▶ **EXERCISE AIM**: Give the data back exactly. Leave out any images.

▶ **RAW DATA**:

++++++

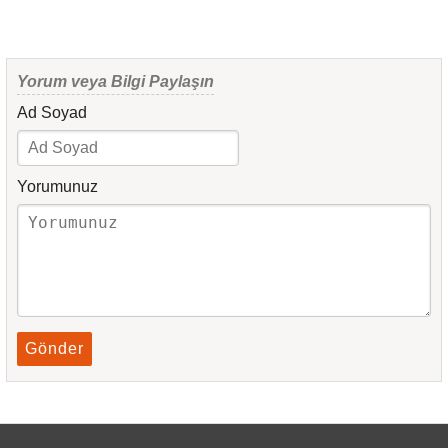
Yorum veya Bilgi Paylaşın
Ad Soyad
Yorumunuz
Gönder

++++++

▶ **COMPLETED EXERCISE**:
Yorum veya Bilgi Paylaşın
Ad Soyad
Yorumunuz
Gönder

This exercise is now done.